- First edition cover
- Author: Lynn Segal
- Language: English
- Subject: Heinz von Foerster, Constructivist epistemology
- Genre: Philosophy
- Publisher: WW Norton
- Publication date: 1986
- Publication place: United States
- ISBN: 0393700267
- OCLC: 13005603
- LC Class: BD161 .S39 1986
- Website: http://lynnsegal.com/book_dream.html

= The Dream of Reality =

Book by Lynn Segal

The Dream of Reality: Heinz von Foerster's Constructivism is a book by Lynn Segal first published in 1986. Segal, a licensed clinical social worker, examines the constructivist epistemology of physicist and philosopher Heinz von Foerster. Originally intended as a transcription of von Foerster's lectures, the book evolved into Segal's interpretation of von Foerster's constructivism written in everyday language.

== Synopsis ==
The book begins with a foreword by Paul Watzlawick, a preface by the author, and an introduction which provides a synopsis of the book's content and structure. In chapter one, The Myth of Objectivity, Segal introduces the objectivity vs. constructivist epistemology debate, illustrated with examples of making sense of undifferentiated sensory input and eigenvalue puzzles, where the observer is necessary. In chapter two, The Difficulties of Language, the author describes what we can learn about epistemology from syllogisms, paradox, self-reference, and causality, finally focusing on the circular causality described in cybernetics. In the third chapter, Maturana and the Observer, Segal reviews Humberto Maturana's "observer-based science" where the object observed is not assumed to exist independent of the observer. The Nervous System is the next chapter, where Segal surveys the historical theories connecting perception and thought, including theories by Aristotle, Alkmaeon, Hippocrates, Galen, William Harvey, René Descartes, and Santiago Ramón y Cajal. In this chapter the author also looks at the evolution, structure, and function, of the nervous system and its relationship to the endocrine system. The fifth chapter, Computation, examines how computation happens in both computers and brains, using formal logic and trivial and non-trivial logical machines as conceptual tools to distinguish the two. Humans have capacity to "compute" in additional domains beyond mathematical-logical, including sensory and semantic domains. In chapter six, Biocomputation, Segal looks at how neural circuits work to calculate Boolean operations, and how these circuits fire in the presence of different but ignore sameness. In the final chapter, Closure, the author looks at closure across thermodynamics, mathematics, systems theory, and autopoesis.

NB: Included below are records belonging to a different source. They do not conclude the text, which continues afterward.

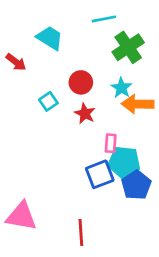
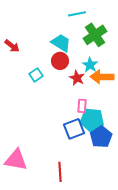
cyan trapezoid: (50, 38) -> (61, 43), moved
red star: (85, 114) -> (77, 78), moved

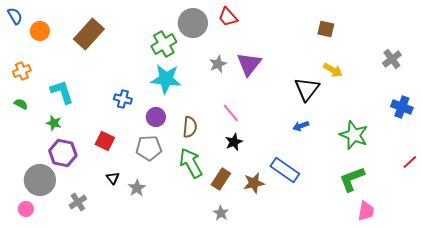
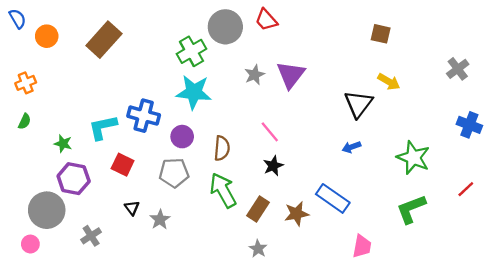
cyan L-shape: (62, 92) -> (103, 127), moved, turned -84
blue cross: (123, 99) -> (144, 116), size x1.5
green semicircle: (21, 104) -> (25, 121), turned 88
red line: (410, 162) -> (466, 189), moved
pink trapezoid: (366, 211) -> (362, 246), moved

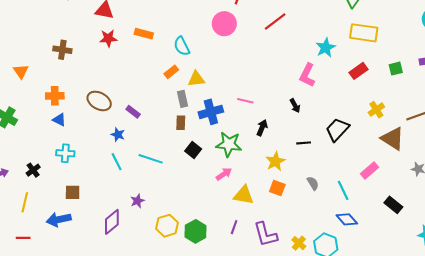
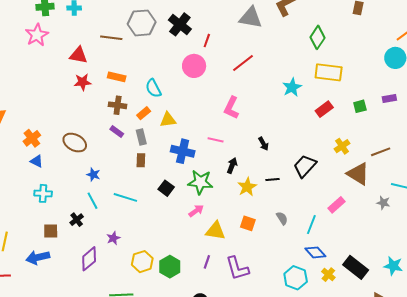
brown cross: (62, 50) -> (118, 105), moved
pink L-shape: (307, 75) -> (231, 108), moved
orange cross: (55, 96) -> (32, 138), turned -36
gray rectangle: (183, 99) -> (141, 137), moved
purple rectangle: (133, 112) -> (117, 131), moved
blue cross: (211, 112) -> (183, 151), turned 30
brown rectangle: (181, 123) -> (141, 160), moved
yellow star: (275, 161) -> (247, 187), moved
black cross: (33, 170) -> (77, 220), moved
cyan line: (343, 190) -> (311, 225), turned 48
black rectangle: (393, 205) -> (356, 267), moved, size x1.4
yellow cross: (299, 243) -> (328, 275), moved

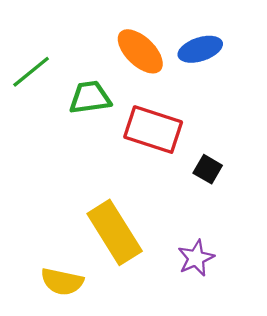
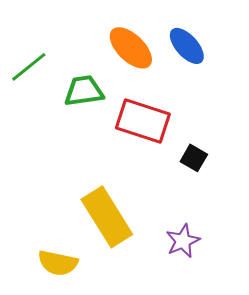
blue ellipse: (200, 49) -> (187, 46), turned 66

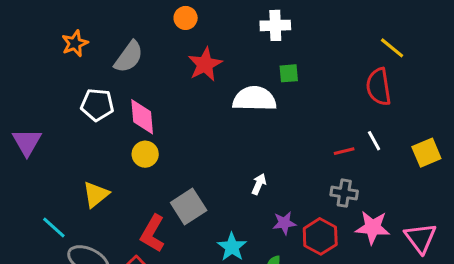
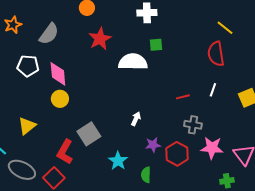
white line: (374, 141) -> (213, 90), turned 48
red line: (344, 151) -> (183, 97), moved

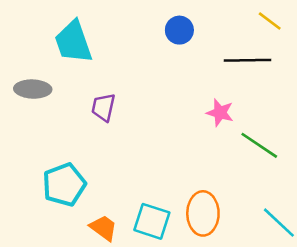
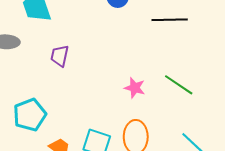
pink star: (220, 113) -> (135, 88), moved

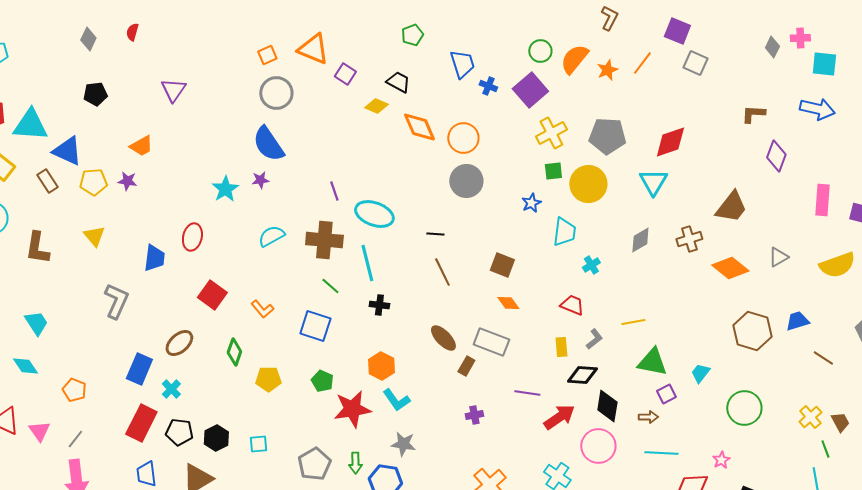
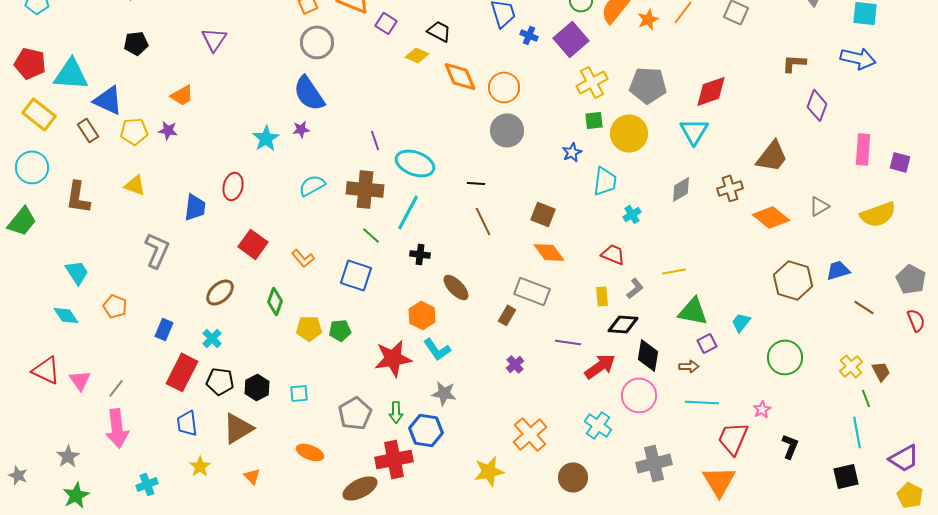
yellow triangle: (94, 236) -> (135, 185), turned -30
cyan line: (367, 263) -> (408, 212), turned 42
orange diamond: (508, 303) -> (549, 252), size x1.4
brown ellipse: (443, 338) -> (456, 287), moved
blue rectangle: (139, 369) -> (164, 329), moved, size x0.7
green pentagon: (322, 381) -> (340, 330), moved, turned -30
orange pentagon: (74, 390) -> (115, 306), moved
purple cross: (474, 415) -> (515, 364), turned -30

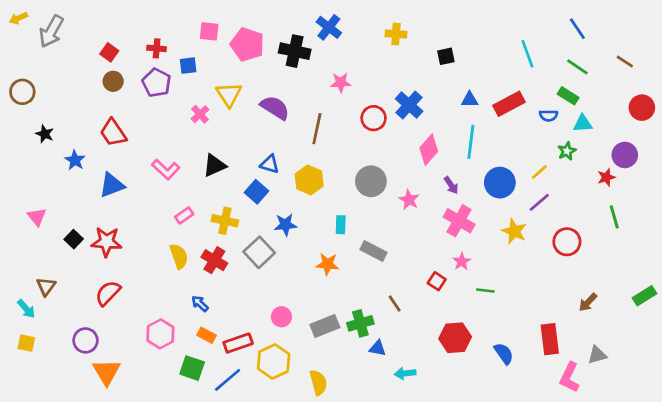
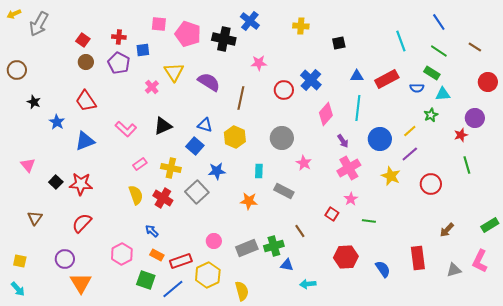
pink star: (409, 200) -> (304, 163), moved
pink cross: (459, 221) -> (349, 168), turned 30
cyan arrow: (26, 309) -> (18, 289), moved
pink L-shape: (570, 377) -> (480, 261), moved

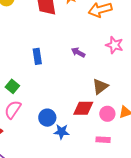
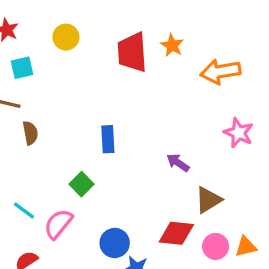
purple arrow: (78, 52) -> (178, 163), moved
green square: (12, 86) -> (82, 184), moved

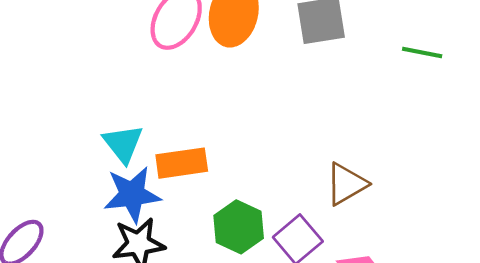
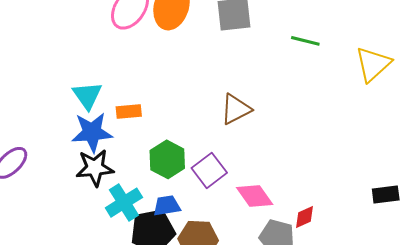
orange rectangle: (182, 163) -> (129, 111), size x0.7
brown triangle: (346, 184) -> (236, 109), moved

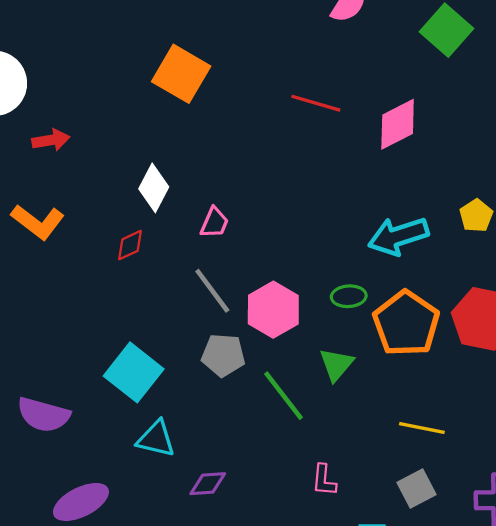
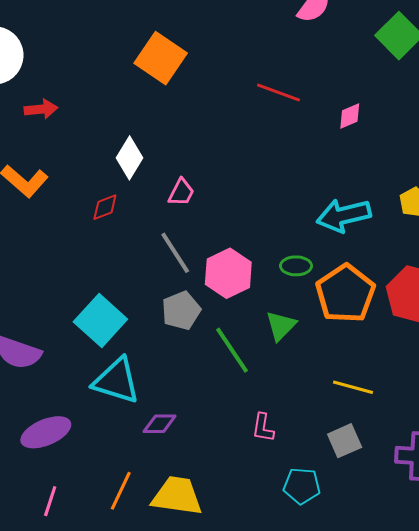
pink diamond: (398, 124) -> (350, 116), size x0.6
gray pentagon: (223, 355) -> (181, 311), turned -30
cyan triangle: (156, 439) -> (116, 381), size x1.4

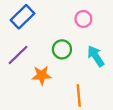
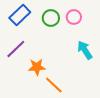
green circle: (62, 49) -> (51, 18), moved
orange line: (79, 96) -> (54, 85), moved, turned -42

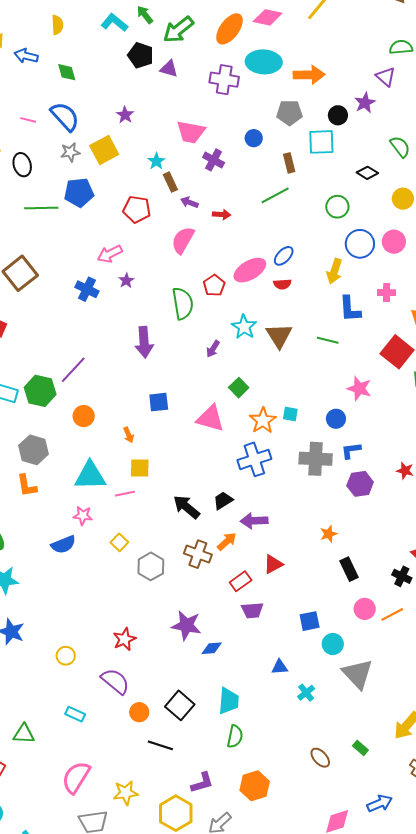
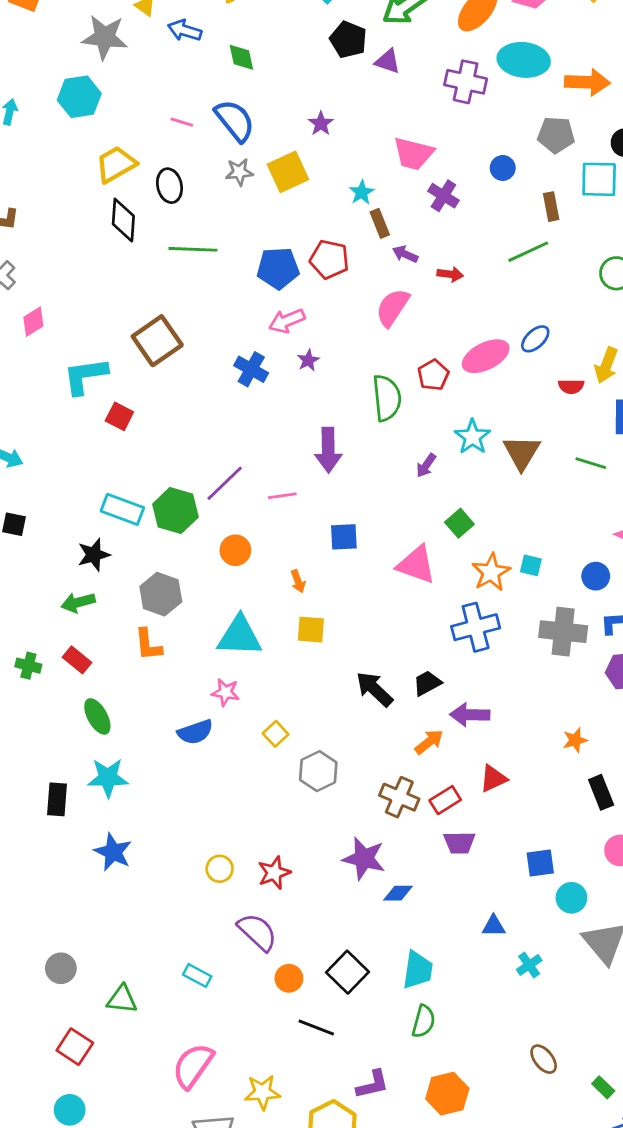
blue pentagon: (79, 193) -> (278, 268), moved
red semicircle: (282, 284) -> (571, 386), moved
pink line: (125, 494) -> (282, 496), moved
brown cross: (198, 554) -> (399, 797), moved
yellow circle: (66, 656) -> (220, 869), moved
green rectangle: (360, 748) -> (603, 1087), moved

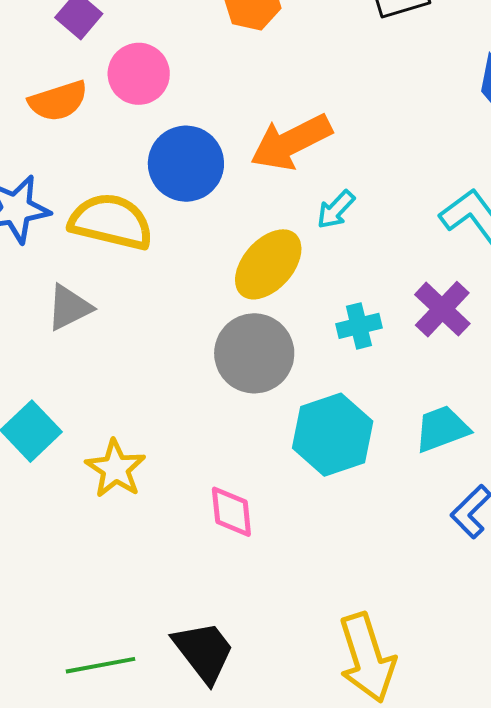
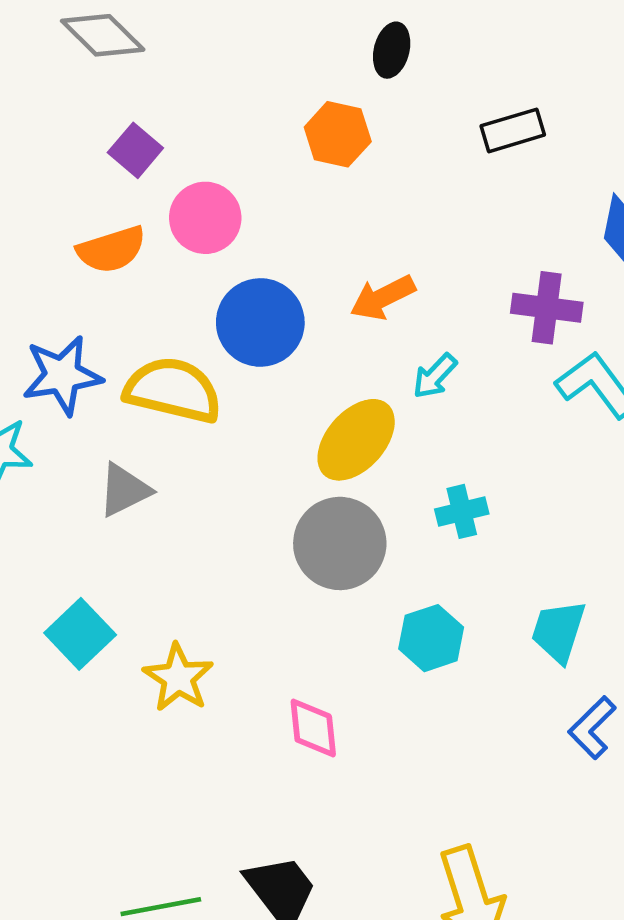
orange arrow: (291, 142) -> (383, 298), size x0.7
purple cross: (442, 309) -> (547, 308), moved, turned -36
cyan trapezoid: (442, 429) -> (558, 631), turned -52
cyan hexagon: (333, 435) -> (431, 638), size x0.7

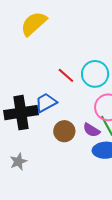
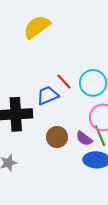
blue trapezoid: (46, 103) -> (48, 95), moved

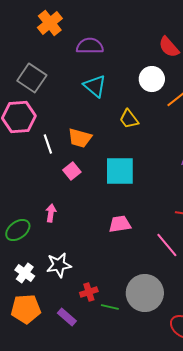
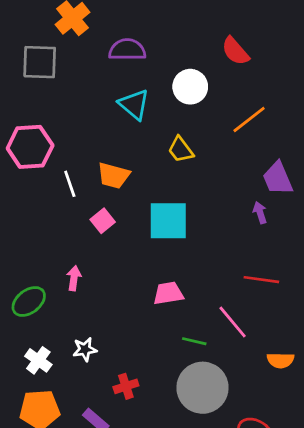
gray square: (32, 78) -> (40, 62), moved, turned -32
white circle: (152, 79) -> (190, 87), moved
white star: (59, 265) -> (85, 349), size x0.7
green line: (110, 307) -> (194, 341), moved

Segal goes on to examine the double closure of the nervous system along its sensorimotor and synapitc-endocrine dimensions. He returns to mathematics to examine recursion theory, cognition, and solipsism. The book ends with an interview with Heinz von Foerster conducted by media studies professor Carol Wilder.

== Publication ==
The first edition of the book was published in 1986 by W. W. Norton. A second edition of the book was published in 2001 by Springer with some corrections from von Foerster.

== Reception ==
The book received both mixed and positive reviews from the mental health and academic communities. Psychiatrist Peter Bruggen, reviewing the book for the Journal of Family Therapy, notes that Segal's discussions around paradox, reality, and the role of the observer are easier to follow than other writers such as Bateson and Maturana, even if Segal's logic is difficult to follow at times. Writing for Contemporary Psychology, David E. Presti questions Segal's application of neuroscience principles to questions of epistemology, while Klaus Krippendorff reviewing for the Journal of Communication praises Segal's ability to clearly present von Foerster's ideas, even if the book doesn't explore counterarguments. Linda Ade-Ridder writes in her review for Family Relations, "Written for anyone interested in exploring the concepts of objectivity and reality, this concise volume translates the ideas behind radical constructivism into a very readable form. Therapists will find the ideas particularly thought-provoking through the exploration of how language and logic shape thinking, especially within psychotheraputic models." In The Australian and New Zealand Journal of Family Therapy, psychiatrist Bill McLeod describes the book as "difficult but rewarding."